THE DEPARTMENT OF EMPLOYMENT SECURITY, Appellant.

No. 16203-9-I.

The Court of Appeals of Washington, Division One.

March 25, 1987.

Kenneth O. Eikenberry, Attorney General, and John M. Sells, Assistant, for appellant State.

Ellsworth S. Wetzel, Scott Stafne, and Stafne & Wetzel, for appellant Union.

Kelby Fletcher and Peterson, Bracelin, Young, Putra, Fletcher & Zeder, for respondent.

SCHOLFIELD, C.J.

The Department of Employment Security appeals the trial court's reinstatement of unemployment compensation benefits to Vita Korte. We reverse.

FACTS

Korte was employed by Local 19 of the International Longshoremen and Warehousemen's Union in 1979 as a bookkeeper and executive secretary, with no written employment contract. Disagreements arose from time to time regarding Korte's rights as an employee. In 1983, the union decided that a negotiated written contract was needed. Union officials met with Korte, and copies of sample employment contracts were studied. Negotiations were conducted with Korte, but no agreement was reached. Although Korte was a member of ILWU Local 9, that Local did not represent her in any of these negotiations with Local 19.

The union executive board ultimately drew up a contract, which was presented to Korte as nonnegotiable and a condition *298 of continued employment. She was given 72 hours in which to accept or reject the contract. On August 22, 1983, the last day of the 72-hour period, Korte was asked to sign the contract, but she refused and asked to continue negotiations.

The secretary-treasurer of the union told her that if she did not sign the contract, she should leave her keys on her desk at 4 o'clock that afternoon. Korte failed to sign the contract and turned in her keys at the end of that workday.

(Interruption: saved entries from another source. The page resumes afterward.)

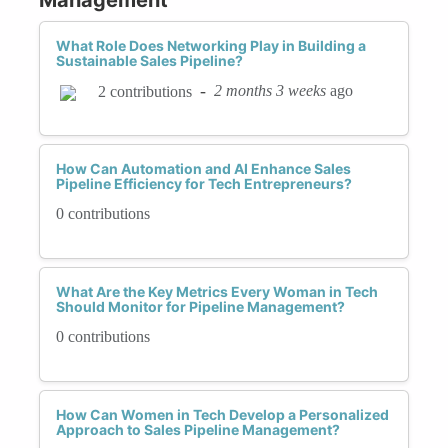
What Role Does Networking Play in Building a
Sustainable Sales Pipeline?
-
2 months 3 weeks
ago
2 contributions
How Can Automation and AI Enhance Sales
Pipeline Efficiency for Tech Entrepreneurs?
0 contributions
What Are the Key Metrics Every Woman in Tech
Should Monitor for Pipeline Management?
0 contributions
How Can Women in Tech Develop a Personalized
Approach to Sales Pipeline Management?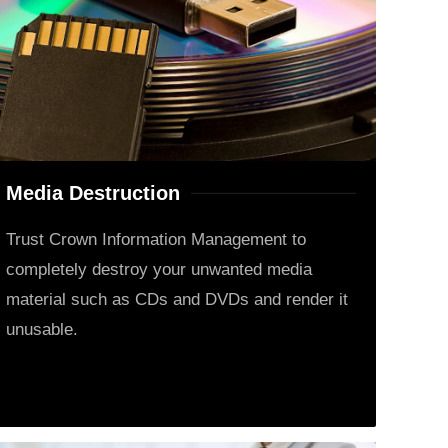
Media Destruction
Trust Crown Information Management to
completely destroy your unwanted media
material such as CDs and DVDs and render it
unusable.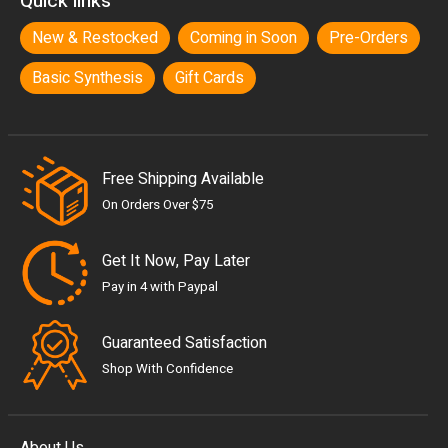
Quick links
New & Restocked
Coming in Soon
Pre-Orders
Basic Synthesis
Gift Cards
Free Shipping Available
On Orders Over $75
Get It Now, Pay Later
Pay in 4 with Paypal
Guaranteed Satisfaction
Shop With Confidence
About Us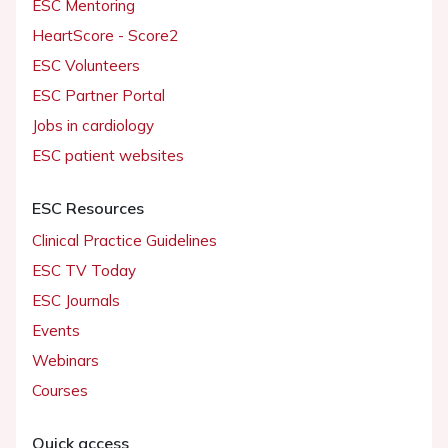
ESC Mentoring
HeartScore - Score2
ESC Volunteers
ESC Partner Portal
Jobs in cardiology
ESC patient websites
ESC Resources
Clinical Practice Guidelines
ESC TV Today
ESC Journals
Events
Webinars
Courses
Quick access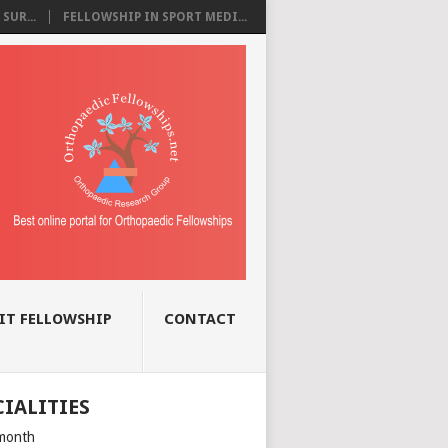
SUR...
FELLOWSHIP IN SPORT MEDI...
IT FELLOWSHIP
CONTACT
CIALITIES
month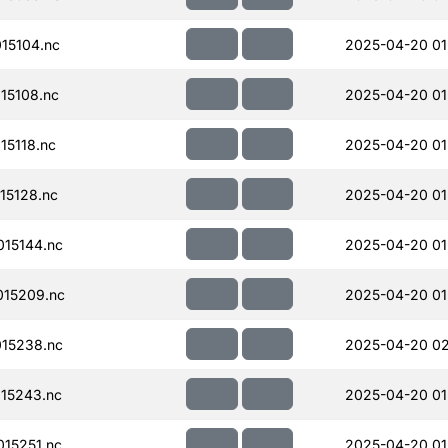
15104.nc
2025-04-20 01
15108.nc
2025-04-20 01
15118.nc
2025-04-20 01
15128.nc
2025-04-20 01
15144.nc
2025-04-20 01
15209.nc
2025-04-20 01
15238.nc
2025-04-20 02
15243.nc
2025-04-20 01
15251.nc
2025-04-20 01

The proposed contract included terms which Korte contends were substantial changes from her previous employment conditions. She previously worked a 35-hour week. The proposed contract provided that a day's work could be less than a full 8 hours (with a 1-hour lunch break), at the discretion of the secretary-treasurer. A reduction in work hours could be significant because Korte was paid at an hourly rate.

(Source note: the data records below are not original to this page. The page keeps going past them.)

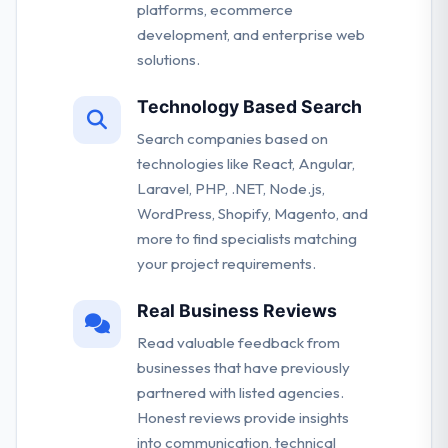
platforms, ecommerce
development, and enterprise web
solutions.
Technology Based Search
Search companies based on
technologies like React, Angular,
Laravel, PHP, .NET, Node.js,
WordPress, Shopify, Magento, and
more to find specialists matching
your project requirements.
Real Business Reviews
Read valuable feedback from
businesses that have previously
partnered with listed agencies.
Honest reviews provide insights
into communication, technical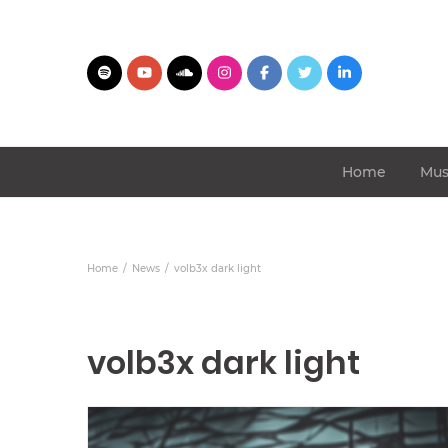
Home
Mus
Home
News
volb3x dark light
volb3x dark light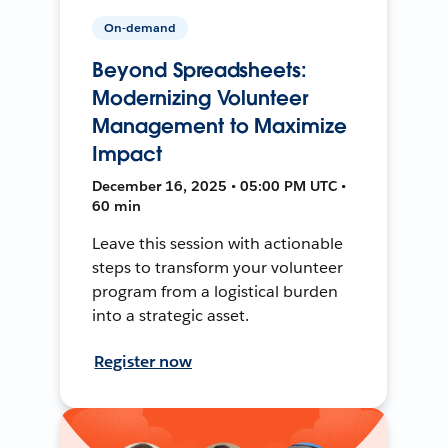
On-demand
Beyond Spreadsheets:
Modernizing Volunteer
Management to Maximize
Impact
December 16, 2025 • 05:00 PM UTC •
60 min
Leave this session with actionable
steps to transform your volunteer
program from a logistical burden
into a strategic asset.
Register now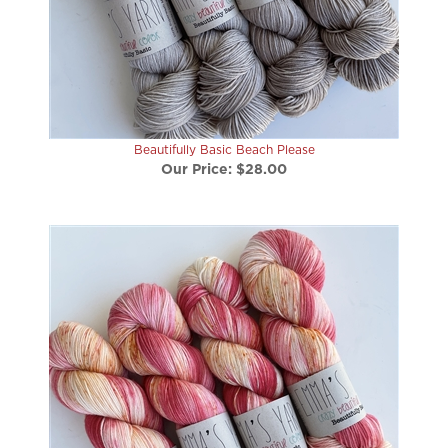
Beautifully Basic Beach Please
Our Price:
$28.00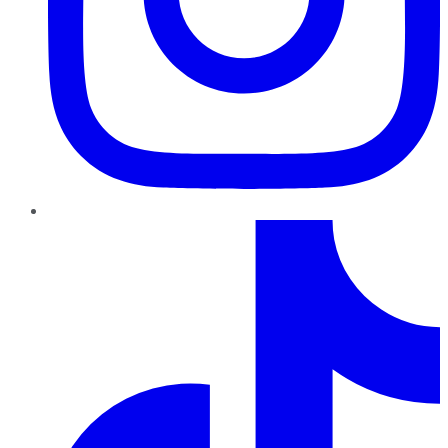
TikTok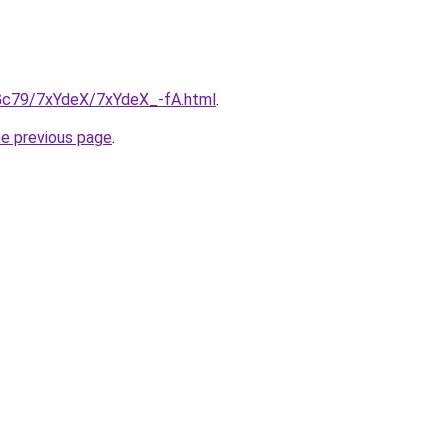
n2Gc79/7xYdeX/7xYdeX_-fA.html
.
he previous page
.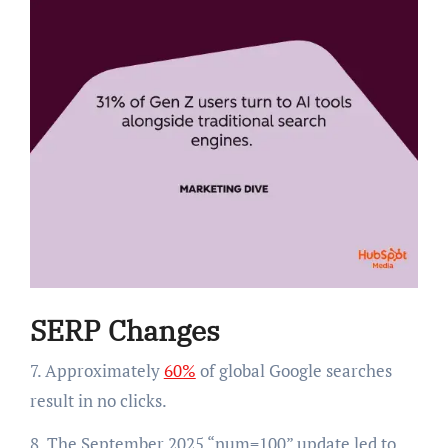
SERP Changes
7. Approximately
60%
of global Google searches
result in no clicks.
8. The September 2025 “num=100” update led to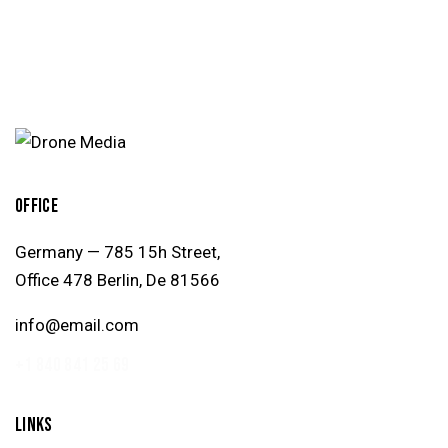
OFFICE
Germany — 785 15h Street,
Office 478 Berlin, De 81566
info@email.com
+1 840 841 25 69
LINKS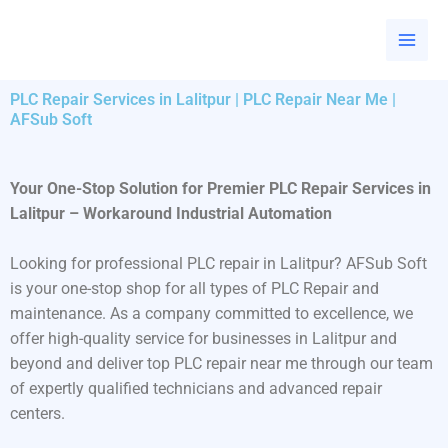
Skip
to
content
PLC Repair Services in Lalitpur | PLC Repair Near Me |
AFSub Soft
Your One-Stop Solution for Premier PLC Repair Services in
Lalitpur – Workaround Industrial Automation
Looking for professional PLC repair in Lalitpur? AFSub Soft
is your one-stop shop for all types of PLC Repair and
maintenance. As a company committed to excellence, we
offer high-quality service for businesses in Lalitpur and
beyond and deliver top PLC repair near me through our team
of expertly qualified technicians and advanced repair
centers.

The proposed contract provided for an immediate raise from $13.32 per hour to $13.58 per hour. However, the pay rate would then be frozen until $13.58 equaled 80 percent of the basic longshoremen's hourly straight time rate. Increases thereafter would be given so that the office staff pay rate would remain at 80 percent of the basic longshoremen's rate. In the past, the office staff, which included Korte, was voted a dollar-for-dollar increase each time the union members received a raise. When Korte's employment terminated, her wages were only 20 cents per hour less than the basic longshoremen's rate.

Although Korte was receiving 3 weeks of paid vacation per year, the proposed contract provided for only 2 weeks' vacation until an employee had worked for 10 years. The contract would have been effective from September 1, 1983, until September 1, 1986. The contract entitled Korte to her regular 3 weeks of vacation in 1983. At the time of her termination, she had worked for Local 19 for approximately 4 1/2 years.

The proposed contract required medical evidence of illness to qualify for paid sick leave. Korte testified this had *299 not been required in the past. In 1982, Korte had been granted unpaid maternity leave, but the contract did not mention maternity leave, and the executive board minutes of August 16, 1983, showed that the provision for maternity leave was intentionally deleted from the contract. The proposed contract did provide for leaves of absence at the discretion of the secretary-treasurer.

Korte also contends that the grievance procedures provided by section 7 of the proposed contract gave the union the right to institute a grievance against her, but did not give her the right to institute a grievance procedure against the union. Section 7 provides, in part:

The purpose of this section is to investigate and adjudicate any complaint against the office staff under the terms of this agreement[.] ILWU Local 19 may institute a grievance against any employees whose conduct on the job causes disruption of normal harmony in the relationship of the parties hereto or who fails to perform his or her job properly.
In the event the Secretary-Treasurer and/or the President of ILWU Local 19 and the office staff fail to agree on any grievance question placed before it, such question shall be immediately referred at the request of either party to the Trustees of ILWU Local 19 for decision.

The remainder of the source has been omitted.